GUANTANAMO BAY - Guantanamo detainees were found with pills stuffed into the waistbands of their pants and in one case, inside a prosthetic leg, weeks before three prisoners hanged themselves, a doctor at the camp hospital said today.
Guards found nooses in other prisoners' cells after the three deaths, said Rear Admiral Harry Harris, who oversees the detention operation. He said the stashed pills and nooses indicated other prisoners planned to take part in co-ordinated suicides, something some have acknowledged.
"They continue to look for ways to make their point or fight their fight," Harris said.
US military officials have implemented new measures aimed at preventing suicides since the prisoners killed themselves, an event that intensified pressure on Washington to close the controversial prison at a remote US naval base in Cuba.
The prisoners received new uniforms and new bed mattresses, and are being watched more closely while taking medication.
Two Saudis and a Yemeni hanged themselves with clothes and bedsheets in their cells on June 10. They were the first prisoners to die at Guantanamo since the United States began sending al Qaeda and Taleban suspects to the base in 2002.
The doctor in charge of the detention hospital said military officials searched cells after two prisoners overdosed on prescription drugs on May 18 and found stashes of pills.
Pointing to a box of prosthetic limbs, the doctor, whose name cannot be used for security reasons, said, "One was found hoarding medication in one; I think it was a leg prosthesis."
He said the prisoner had about 15 prescription pain pills, which "probably couldn't have killed him" but would have knocked him out, and several others had one or two pills hidden in their waistbands.
Guantanamo holds about 450 suspected al Qaeda and Taleban prisoners. Only 10 have been charged before US military war crimes tribunals.
Amnesty International and other rights groups have called for the closure of the camp, which has helped undermine international support for the US war on terrorism launched after the September 11 attacks on New York and Washington.
The doctor said 10 per cent to 20 per cent of the detainees receive medicine such as blood pressure medication, sleeping pills, pain killers, anti-psychotics and anti-anxiety pills.
Under procedures implemented after the overdoses, a guard now accompanies a corpsman who distributes pills on the cellblocks and watches as each prisoner puts the pill on his tongue, swallows it with water and then opens his mouth and his hands to show he has not hidden it somewhere.

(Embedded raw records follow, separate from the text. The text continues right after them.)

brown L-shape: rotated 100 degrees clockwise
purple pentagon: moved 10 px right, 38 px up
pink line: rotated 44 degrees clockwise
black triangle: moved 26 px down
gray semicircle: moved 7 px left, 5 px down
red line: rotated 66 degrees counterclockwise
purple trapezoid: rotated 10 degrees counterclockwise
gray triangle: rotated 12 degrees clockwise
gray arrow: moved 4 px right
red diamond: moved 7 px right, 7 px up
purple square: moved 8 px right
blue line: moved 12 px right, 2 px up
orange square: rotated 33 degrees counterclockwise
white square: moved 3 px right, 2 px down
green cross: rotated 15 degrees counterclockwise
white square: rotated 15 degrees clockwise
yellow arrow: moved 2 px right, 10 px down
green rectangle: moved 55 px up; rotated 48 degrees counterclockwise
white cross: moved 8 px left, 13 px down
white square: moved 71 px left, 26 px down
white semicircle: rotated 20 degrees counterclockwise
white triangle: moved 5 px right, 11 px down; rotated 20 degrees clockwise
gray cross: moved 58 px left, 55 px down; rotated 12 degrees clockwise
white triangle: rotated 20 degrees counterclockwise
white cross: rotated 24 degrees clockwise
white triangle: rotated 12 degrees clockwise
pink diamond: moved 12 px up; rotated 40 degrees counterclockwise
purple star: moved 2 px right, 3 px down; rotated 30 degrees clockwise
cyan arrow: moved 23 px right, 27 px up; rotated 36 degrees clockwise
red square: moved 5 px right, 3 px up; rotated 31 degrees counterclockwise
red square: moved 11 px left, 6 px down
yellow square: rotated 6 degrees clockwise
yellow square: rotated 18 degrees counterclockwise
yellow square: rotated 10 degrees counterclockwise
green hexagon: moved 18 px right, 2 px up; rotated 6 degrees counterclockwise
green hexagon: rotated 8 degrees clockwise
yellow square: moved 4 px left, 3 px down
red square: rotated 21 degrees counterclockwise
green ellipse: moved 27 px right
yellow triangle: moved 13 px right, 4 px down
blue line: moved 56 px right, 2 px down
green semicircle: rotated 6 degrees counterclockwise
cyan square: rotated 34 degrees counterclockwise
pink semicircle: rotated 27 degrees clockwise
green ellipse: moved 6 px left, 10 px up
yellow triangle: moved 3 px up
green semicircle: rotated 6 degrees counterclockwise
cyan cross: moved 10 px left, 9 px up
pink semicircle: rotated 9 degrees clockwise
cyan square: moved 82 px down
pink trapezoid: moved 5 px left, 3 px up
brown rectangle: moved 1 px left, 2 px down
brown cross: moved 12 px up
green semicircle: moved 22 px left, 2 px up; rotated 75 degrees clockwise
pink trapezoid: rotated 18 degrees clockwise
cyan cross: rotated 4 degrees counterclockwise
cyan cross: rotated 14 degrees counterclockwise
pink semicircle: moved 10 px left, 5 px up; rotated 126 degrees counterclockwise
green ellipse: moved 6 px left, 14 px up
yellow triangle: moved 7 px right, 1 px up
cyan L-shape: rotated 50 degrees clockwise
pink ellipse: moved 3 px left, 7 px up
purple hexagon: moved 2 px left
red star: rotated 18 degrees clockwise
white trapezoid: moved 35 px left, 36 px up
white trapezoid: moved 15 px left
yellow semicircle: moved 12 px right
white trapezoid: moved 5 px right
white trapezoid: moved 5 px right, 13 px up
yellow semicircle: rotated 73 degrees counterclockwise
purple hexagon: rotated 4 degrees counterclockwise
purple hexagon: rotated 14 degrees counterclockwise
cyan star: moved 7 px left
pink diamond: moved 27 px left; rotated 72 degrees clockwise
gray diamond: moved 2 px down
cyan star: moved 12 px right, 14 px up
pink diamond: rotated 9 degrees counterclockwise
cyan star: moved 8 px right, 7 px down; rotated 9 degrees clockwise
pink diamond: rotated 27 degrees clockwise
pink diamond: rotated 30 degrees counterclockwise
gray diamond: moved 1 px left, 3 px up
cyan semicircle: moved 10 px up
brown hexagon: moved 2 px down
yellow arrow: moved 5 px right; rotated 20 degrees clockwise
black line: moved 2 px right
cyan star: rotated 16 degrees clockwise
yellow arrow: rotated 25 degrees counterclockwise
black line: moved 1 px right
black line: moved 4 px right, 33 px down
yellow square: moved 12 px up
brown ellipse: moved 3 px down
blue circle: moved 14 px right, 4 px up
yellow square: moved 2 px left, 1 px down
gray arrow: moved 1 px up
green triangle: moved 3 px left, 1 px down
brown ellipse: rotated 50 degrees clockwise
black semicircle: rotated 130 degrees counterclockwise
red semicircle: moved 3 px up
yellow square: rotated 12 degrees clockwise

"I think it's as good as it can be without putting it down the throat myself," the doctor said.
The two who overdosed had swallowed a combination of medicine apparently obtained from other prisoners because none had been prescribed for them.
Camp officials have made other changes since the suicides. The detainees got new uniforms that do not have hems where contraband could be stored, and new blue mattresses made of puncture-proof material that cannot be torn into shreds for making nooses, the doctor said.
Those who threaten to harm others or themselves are stripped of their clothing and made to either wear thickly padded smocks than cannot be tied into nooses, or go naked, until they have undergone psychiatric exams, the doctor said.
The doctor said camp officials are trying to make the camp suicide - but that "I would say that's impossible, short of putting these guys in straitjackets."